Transfusion-Related Acute Lung Injury (TRALI) is acute respiratory distress within six hours of transfusion, characterized by fever, hypoxia, hypotension, and bilateral infiltrates without circulatory overload. The main pathophysiological mechanism is immune-mediated, involving donor anti-HLA antibodies activating recipient neutrophils, triggering cytokine release, endothelial injury, and capillary leakage. These antibodies often arise from alloantigen exposure, especially in multiparous women. We report two HIV-positive patients on mechanical ventilation for opportunistic infections, who developed TRALI after transfusion of one Packed Red Blood Cell (PRBC) unit from female donors considered low-risk.
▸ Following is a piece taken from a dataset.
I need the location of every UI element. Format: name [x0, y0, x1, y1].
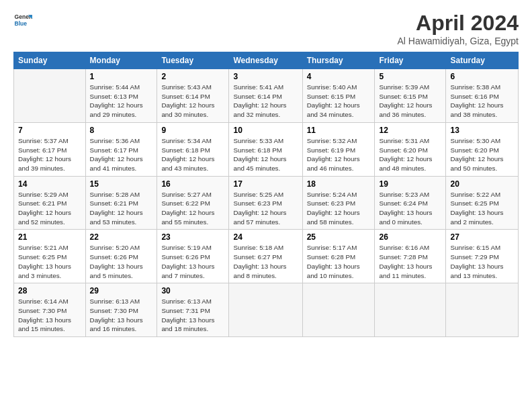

Case 1: A 55-year-old woman, newly diagnosed with HIV and antiretroviral treatment-naive, was admitted with CMV meningitis and suspected pneumocystosis with possible TB coinfection. She developed acute kidney injury, likely from sulfamethoxazole-trimethoprim or iodinated contrast, and ventilator-associated pneumonia. After clinical improvement, she received one PRBC unit during hemodialysis for Hb 6.2 g/dL and Hct 17.9%. One hour post-transfusion, she developed acute respiratory distress, crackles, and desaturation despite optimized ventilation, diuretics, and steroids. Echocardiogram excluded pulmonary embolism and volume overload. She progressed to severe hypotension, bradycardia, and cardiopulmonary arrest. The blood center investigation revealed a nulliparous female donor with repeated donations. HLA testing showed donor anti-HLA Class I antibody A30:01 and recipient allele A30:EUCZR, indicating strong immunogenetic compatibility. Case 2: A 20-year-old man, newly diagnosed with HIV and antiretroviral treatment-naive, on mechanical ventilation for pneumocystosis and TB, experienced ventilatory worsening after bronchoaspiration, requiring vasopressors and antimicrobials. With Hb 6.8 g/dL and Hct 20.1%, he received one PRBC unit. One hour after transfusion began, he developed sudden respiratory deterioration, requiring ventilation adjustments and prone positioning. Chest X-Ray showed novel bilateral infiltrates; echocardiogram ruled out volume overload, and fluid balance was negative. He died from multifactorial causes. The donor was a phenotyped woman with one prior pregnancy and previous donations.

TRALI is rare but potentially fatal, with mortality of 5%–10%, especially in critically ill or ventilated patients. Early recognition and donor screening are essential. Brazilian guidelines classify both donors as low-risk (nulliparous or ≤2 pregnancies) and thus not restricted from donation. In Case 1, HLA compatibility supports immune-mediated TRALI; in Case 2, clinical features suggest TRALI despite no detected antibodies. Major patient-related risk factors include age, female sex, smoking, alcohol use, positive fluid balance, pre-transfusion shock, sepsis, malignancies, cardiac disease, and mechanical ventilation.[1] HIV is not a proven independent risk factor, but comorbidities in PLHA may predispose to TRALI. Conclusion: These cases demonstrate TRALI can arise from donors traditionally considered low-risk, highlighting the need to explore non-immunological mechanisms, including red blood cell factors. In critically ill PLHA, high clinical suspicion for TRALI is warranted.